WHAT NEEDS TO BE DONE: Every line from the one containing "[씨투써밋]캠프 키친 폴딩 서빙 스푼" through the end of the listing below goes in the output, exactly and without pictures.

EXTRACTED ENTRIES:
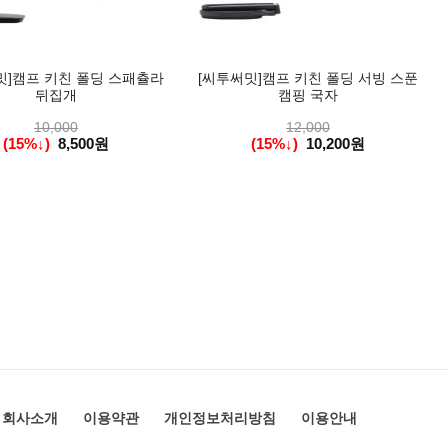
밋]캠프 키친 폴딩 스패츌라
[씨투써밋]캠프 키친 폴딩 서빙 스푼
뒤집개
캠핑 국자
10,000
12,000
(15%↓)
8,500원
(15%↓)
10,200원
회사소개
이용약관
개인정보처리방침
이용안내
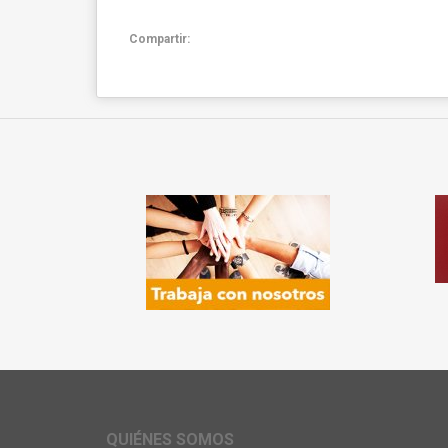
Compartir:
QUIÉNES SOMOS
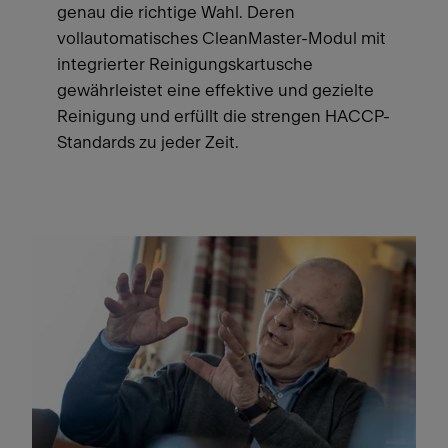
genau die richtige Wahl. Deren
vollautomatisches CleanMaster-Modul mit
integrierter Reinigungskartusche
gewährleistet eine effektive und gezielte
Reinigung und erfüllt die strengen HACCP-
Standards zu jeder Zeit.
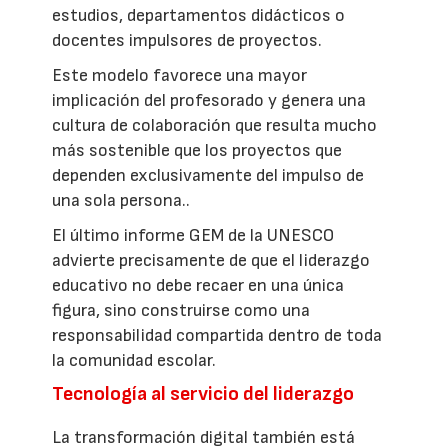
estudios, departamentos didácticos o
docentes impulsores de proyectos.
Este modelo favorece una mayor
implicación del profesorado y genera una
cultura de colaboración que resulta mucho
más sostenible que los proyectos que
dependen exclusivamente del impulso de
una sola persona..
El último informe GEM de la UNESCO
advierte precisamente de que el liderazgo
educativo no debe recaer en una única
figura, sino construirse como una
responsabilidad compartida dentro de toda
la comunidad escolar.
Tecnología al servicio del liderazgo
La transformación digital también está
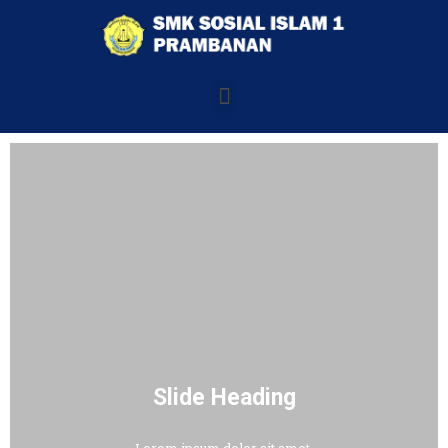
Slide Heading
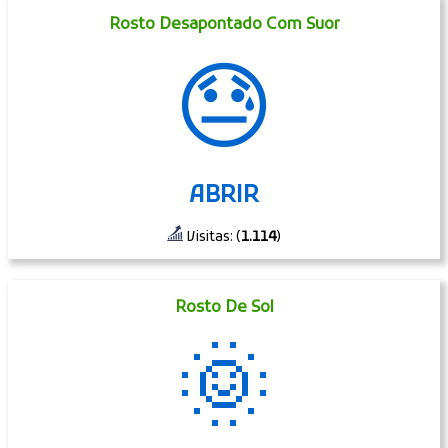
Rosto Desapontado Com Suor
😓
ABRIR
Visitas: (
1.114
)
Rosto De Sol
🌞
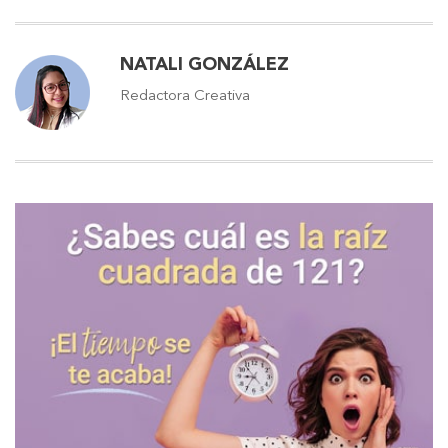
NATALI GONZÁLEZ
Redactora Creativa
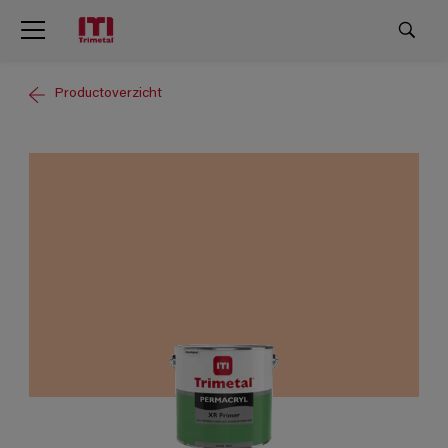
Productoverzicht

SOLUTION TO THIS TASK:
[씨투써밋]캠프 키친 폴딩 서빙 스푼
뒤집개
캠핑 국자
10,000
12,000
(15%↓)
8,500원
(15%↓)
10,200원
회사소개
이용약관
개인정보처리방침
이용안내
Compartir:
QUIÉNES SOMOS
genau die richtige Wahl. Deren
vollautomatisches CleanMaster-Modul mit
integrierter Reinigungskartusche
gewährleistet eine effektive und gezielte
Reinigung und erfüllt die strengen HACCP-
Standards zu jeder Zeit.
estudios, departamentos didácticos o
docentes impulsores de proyectos.
Este modelo favorece una mayor
implicación del profesorado y genera una
cultura de colaboración que resulta mucho
más sostenible que los proyectos que
dependen exclusivamente del impulso de
una sola persona..
El último informe GEM de la UNESCO
advierte precisamente de que el liderazgo
educativo no debe recaer en una única
figura, sino construirse como una
responsabilidad compartida dentro de toda
la comunidad escolar.
Tecnología al servicio del liderazgo
La transformación digital también está
Slide Heading
Rosto Desapontado Com Suor
😓
ABRIR
Visitas: (
1.114
)
Rosto De Sol
🌞
NATALI GONZÁLEZ
Redactora Creativa
Productoverzicht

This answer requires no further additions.